As the deadline approached, ordinary Iranians expressed a mix of fear, resignation, and defiance in interviews with AFP. University student Metanat, 27, who lost a classmate to an earlier strike, said “I feel terrified and so should everyone else in the country. Some people dismiss Trump’s ultimatums as a joke, but death is not a joke.” 62-year-old pensioner Morteza Hamidi said he felt “gloomy for the future of the country after the war,” adding that repeated threats from Trump have left many Iranians desensitized: “We are now numb to his threats.”

In a show of public unity as the deadline neared, Iranian state media published images of thousands of Iranians forming human chains around critical power plants to shield the facilities from potential attack.
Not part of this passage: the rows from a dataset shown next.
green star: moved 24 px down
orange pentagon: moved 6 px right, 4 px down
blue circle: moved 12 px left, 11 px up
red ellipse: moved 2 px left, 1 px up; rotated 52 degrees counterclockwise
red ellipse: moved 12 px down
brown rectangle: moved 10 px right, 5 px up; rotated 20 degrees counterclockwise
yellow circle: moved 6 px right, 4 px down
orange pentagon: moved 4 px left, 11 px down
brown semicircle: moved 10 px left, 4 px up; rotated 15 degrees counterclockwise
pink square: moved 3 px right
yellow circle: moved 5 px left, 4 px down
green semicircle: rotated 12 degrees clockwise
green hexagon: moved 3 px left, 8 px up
The display of patriotism comes just months after Iran’s clerical leadership violently cracked down on widespread mass anti-government protests, with international human rights groups documenting over a thousand deaths in the crackdown.
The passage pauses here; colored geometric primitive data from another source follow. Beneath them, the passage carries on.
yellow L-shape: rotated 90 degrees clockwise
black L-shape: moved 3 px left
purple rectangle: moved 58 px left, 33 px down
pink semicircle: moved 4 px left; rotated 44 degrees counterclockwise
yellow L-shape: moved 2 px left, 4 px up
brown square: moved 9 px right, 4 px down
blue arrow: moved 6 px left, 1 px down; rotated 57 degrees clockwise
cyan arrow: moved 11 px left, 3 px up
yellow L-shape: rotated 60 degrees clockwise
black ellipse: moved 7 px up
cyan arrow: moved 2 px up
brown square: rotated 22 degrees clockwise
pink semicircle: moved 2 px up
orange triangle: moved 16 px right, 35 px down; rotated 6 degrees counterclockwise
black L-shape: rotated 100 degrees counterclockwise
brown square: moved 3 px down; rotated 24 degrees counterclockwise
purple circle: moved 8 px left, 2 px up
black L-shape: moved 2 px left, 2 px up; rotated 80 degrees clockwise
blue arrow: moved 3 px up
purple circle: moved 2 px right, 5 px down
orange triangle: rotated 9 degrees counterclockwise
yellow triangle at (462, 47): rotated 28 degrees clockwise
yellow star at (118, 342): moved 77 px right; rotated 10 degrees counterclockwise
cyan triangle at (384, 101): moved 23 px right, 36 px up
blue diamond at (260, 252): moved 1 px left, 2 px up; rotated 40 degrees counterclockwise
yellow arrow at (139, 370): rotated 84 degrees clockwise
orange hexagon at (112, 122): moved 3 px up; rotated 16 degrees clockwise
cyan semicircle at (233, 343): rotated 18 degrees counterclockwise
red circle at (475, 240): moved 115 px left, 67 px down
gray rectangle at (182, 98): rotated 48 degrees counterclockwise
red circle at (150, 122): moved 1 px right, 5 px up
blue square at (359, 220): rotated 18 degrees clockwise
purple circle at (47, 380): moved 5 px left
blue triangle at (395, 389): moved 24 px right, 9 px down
The conflict has already spilled far beyond Iran’s borders, raising fears of a full regional war. Overnight Tuesday, a strike hit a petrochemical complex in the Saudi industrial city of Jubail, a witness confirmed to AFP, just hours after similar energy infrastructure targets were hit in Iran. Loud explosions were also reported late Tuesday in central Baghdad, just kilometers from the US embassy compound in the heavily fortified Green Zone.
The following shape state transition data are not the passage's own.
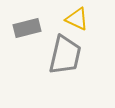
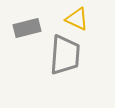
gray trapezoid: rotated 9 degrees counterclockwise
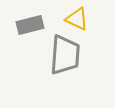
gray rectangle: moved 3 px right, 3 px up
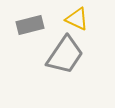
gray trapezoid: rotated 30 degrees clockwise
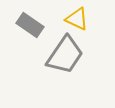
gray rectangle: rotated 48 degrees clockwise
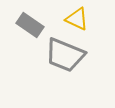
gray trapezoid: rotated 78 degrees clockwise
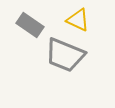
yellow triangle: moved 1 px right, 1 px down
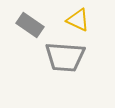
gray trapezoid: moved 2 px down; rotated 18 degrees counterclockwise
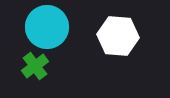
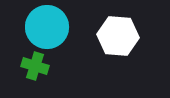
green cross: rotated 36 degrees counterclockwise
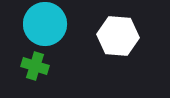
cyan circle: moved 2 px left, 3 px up
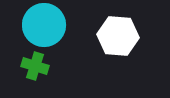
cyan circle: moved 1 px left, 1 px down
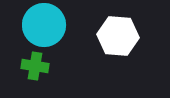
green cross: rotated 8 degrees counterclockwise
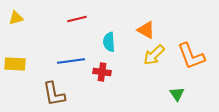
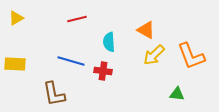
yellow triangle: rotated 14 degrees counterclockwise
blue line: rotated 24 degrees clockwise
red cross: moved 1 px right, 1 px up
green triangle: rotated 49 degrees counterclockwise
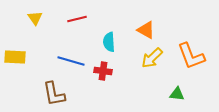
yellow triangle: moved 19 px right; rotated 35 degrees counterclockwise
yellow arrow: moved 2 px left, 3 px down
yellow rectangle: moved 7 px up
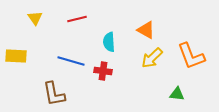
yellow rectangle: moved 1 px right, 1 px up
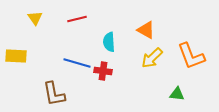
blue line: moved 6 px right, 2 px down
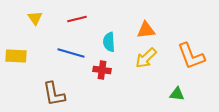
orange triangle: rotated 36 degrees counterclockwise
yellow arrow: moved 6 px left
blue line: moved 6 px left, 10 px up
red cross: moved 1 px left, 1 px up
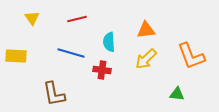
yellow triangle: moved 3 px left
yellow arrow: moved 1 px down
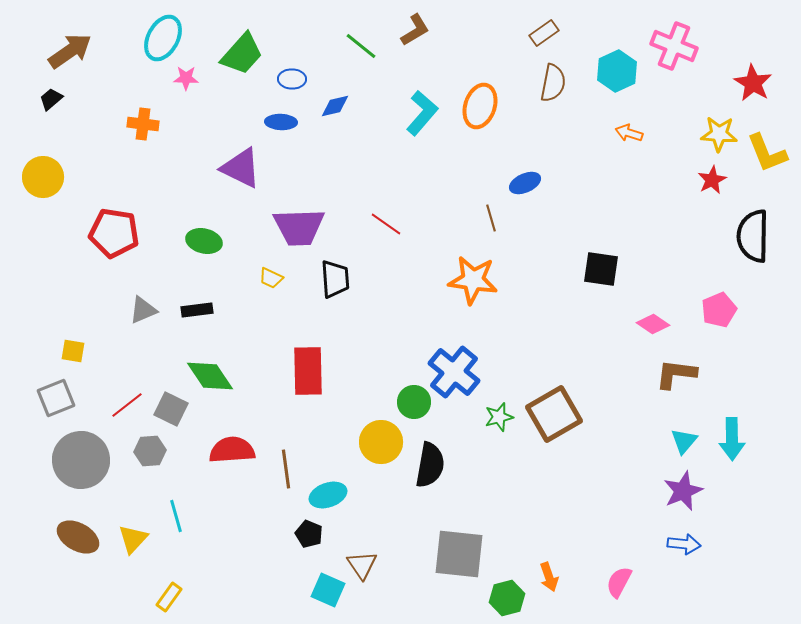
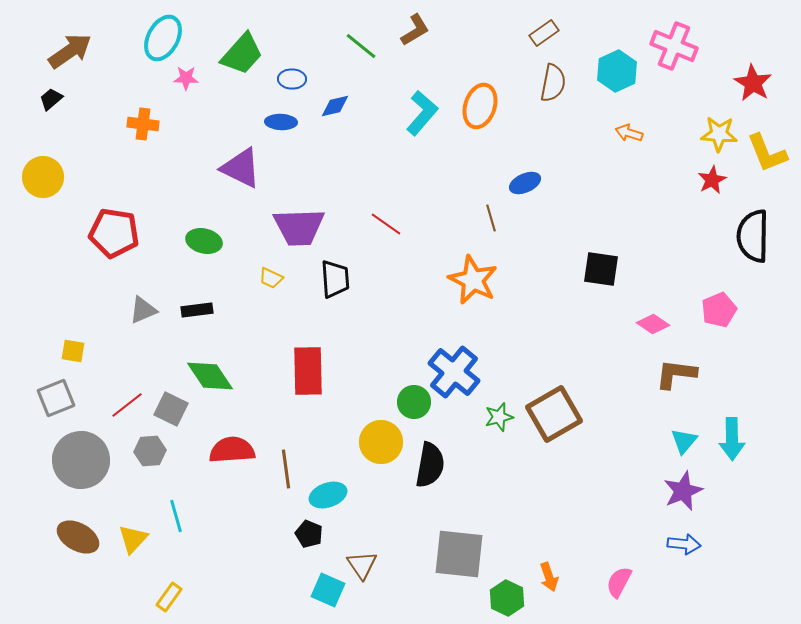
orange star at (473, 280): rotated 18 degrees clockwise
green hexagon at (507, 598): rotated 20 degrees counterclockwise
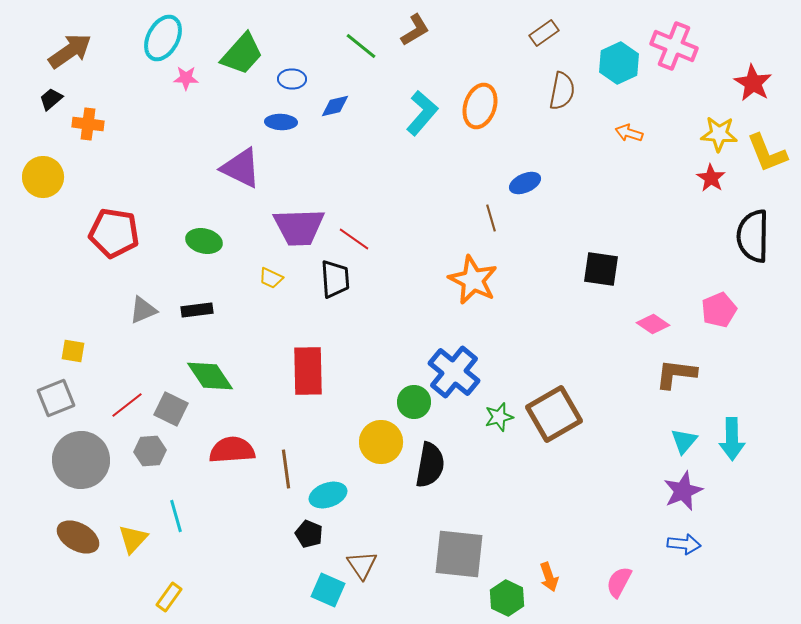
cyan hexagon at (617, 71): moved 2 px right, 8 px up
brown semicircle at (553, 83): moved 9 px right, 8 px down
orange cross at (143, 124): moved 55 px left
red star at (712, 180): moved 1 px left, 2 px up; rotated 12 degrees counterclockwise
red line at (386, 224): moved 32 px left, 15 px down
Iran has responded to the US-Israeli attacks by targeting Gulf Arab states that host US military bases, while Israel has launched a full-scale ground invasion of southern Lebanon, vowing to seize territory controlled by Iranian-backed Hezbollah, which has launched thousands of rockets into Israel since the conflict began. Lebanese authorities report that the Israeli invasion has killed more than 1,500 people to date. On Tuesday, the Israeli military issued a new warning ordering all vessels in the maritime zone off southern Lebanon to move immediately north of the city of Tyre, announcing new military operations would be carried out in the area in the coming hours.

As regional governments prepared for the worst, Israel warned its citizens of a sharply increased risk of retaliatory Iranian attacks ahead of the deadline. Kuwait urged all of its citizens to remain indoors from midnight GMT until 7 AM Wednesday, while Bahrain’s main commercial port announced it would suspend all operations starting early Wednesday over security concerns.

The standoff centers on the closure of the Strait of Hormuz, the strategic waterway that carries roughly one-fifth of all globally traded oil. After the initial February 28 attacks, Tehran seized control of the strait to force a response from the international community, a move that has sent global oil prices soaring and put intense domestic political pressure on Trump, who has made reopening the strait his top priority in the conflict. Trump has justified the attacks by claiming Iran is months away from building a nuclear weapon, a claim that has not been corroborated by the United Nations’ nuclear watchdog or independent nuclear analysts.

At the United Nations Security Council last week, Russia and China vetoed a Western-backed resolution calling for the Strait of Hormuz to be reopened. The draft resolution had already been watered down to remove a provision that would have given Gulf states authorization to use military force to secure the waterway, but Beijing and Moscow still rejected the text.

US and Israeli officials maintain that all strikes are aimed at degrading Iran’s military capabilities, and that civilian casualties are unintended consequences of the military campaign.